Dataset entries

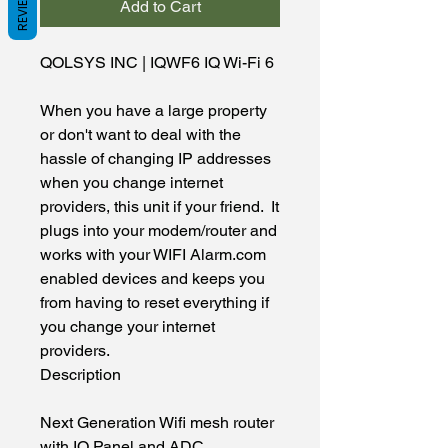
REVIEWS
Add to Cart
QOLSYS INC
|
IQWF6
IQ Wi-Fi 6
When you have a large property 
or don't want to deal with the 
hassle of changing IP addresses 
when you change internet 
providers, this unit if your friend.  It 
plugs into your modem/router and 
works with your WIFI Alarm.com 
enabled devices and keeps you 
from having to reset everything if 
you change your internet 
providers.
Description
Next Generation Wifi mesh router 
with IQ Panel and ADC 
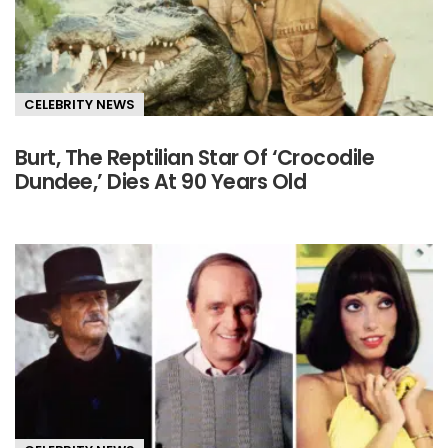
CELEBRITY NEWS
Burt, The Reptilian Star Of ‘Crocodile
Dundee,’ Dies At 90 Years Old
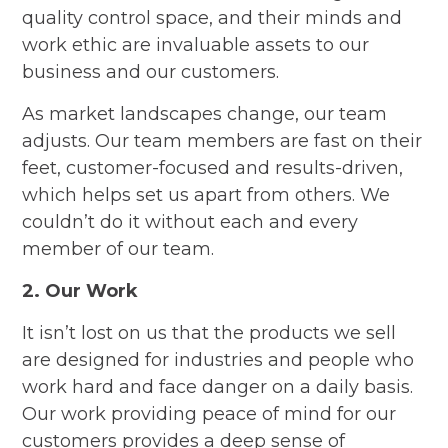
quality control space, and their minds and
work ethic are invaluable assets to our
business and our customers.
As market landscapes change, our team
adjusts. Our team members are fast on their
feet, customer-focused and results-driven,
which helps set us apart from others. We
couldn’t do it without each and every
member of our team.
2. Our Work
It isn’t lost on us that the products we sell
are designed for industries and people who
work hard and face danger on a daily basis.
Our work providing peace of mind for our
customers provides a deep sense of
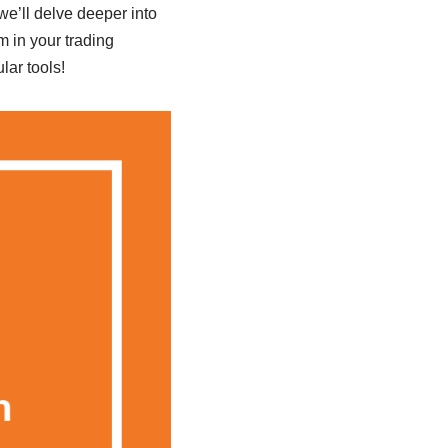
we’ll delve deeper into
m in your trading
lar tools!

---

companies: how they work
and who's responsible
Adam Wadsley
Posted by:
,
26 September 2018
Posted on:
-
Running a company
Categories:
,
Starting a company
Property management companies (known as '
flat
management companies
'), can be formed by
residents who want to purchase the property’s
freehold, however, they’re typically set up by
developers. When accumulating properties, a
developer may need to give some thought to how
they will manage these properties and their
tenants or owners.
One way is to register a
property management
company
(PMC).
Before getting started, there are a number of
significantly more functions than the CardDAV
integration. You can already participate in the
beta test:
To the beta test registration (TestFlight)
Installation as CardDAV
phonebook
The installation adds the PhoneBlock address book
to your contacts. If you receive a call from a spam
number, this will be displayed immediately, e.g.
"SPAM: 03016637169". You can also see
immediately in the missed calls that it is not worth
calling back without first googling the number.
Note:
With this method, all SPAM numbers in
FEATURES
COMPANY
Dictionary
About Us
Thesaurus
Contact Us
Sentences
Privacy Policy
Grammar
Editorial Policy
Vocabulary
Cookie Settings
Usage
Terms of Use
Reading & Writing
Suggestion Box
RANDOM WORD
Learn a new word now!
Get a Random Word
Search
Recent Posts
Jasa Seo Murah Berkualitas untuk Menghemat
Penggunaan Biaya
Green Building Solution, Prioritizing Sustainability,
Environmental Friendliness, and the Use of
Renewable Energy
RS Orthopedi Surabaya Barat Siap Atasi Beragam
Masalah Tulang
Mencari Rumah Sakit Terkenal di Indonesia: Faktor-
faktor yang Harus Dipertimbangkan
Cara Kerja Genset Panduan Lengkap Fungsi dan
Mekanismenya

Task requirements
Starting at the line above that holds "hassle of changing IP addresses", return each line up to and including the one that holds "Dundee,’ Dies At 90 Years Old", exactly as written, minus any pictures.

Reply
hassle of changing IP addresses 
when you change internet 
providers, this unit if your friend.  It 
plugs into your modem/router and 
works with your WIFI Alarm.com 
enabled devices and keeps you 
from having to reset everything if 
you change your internet 
providers.
Description
Next Generation Wifi mesh router 
with IQ Panel and ADC 
CELEBRITY NEWS
Burt, The Reptilian Star Of ‘Crocodile
Dundee,’ Dies At 90 Years Old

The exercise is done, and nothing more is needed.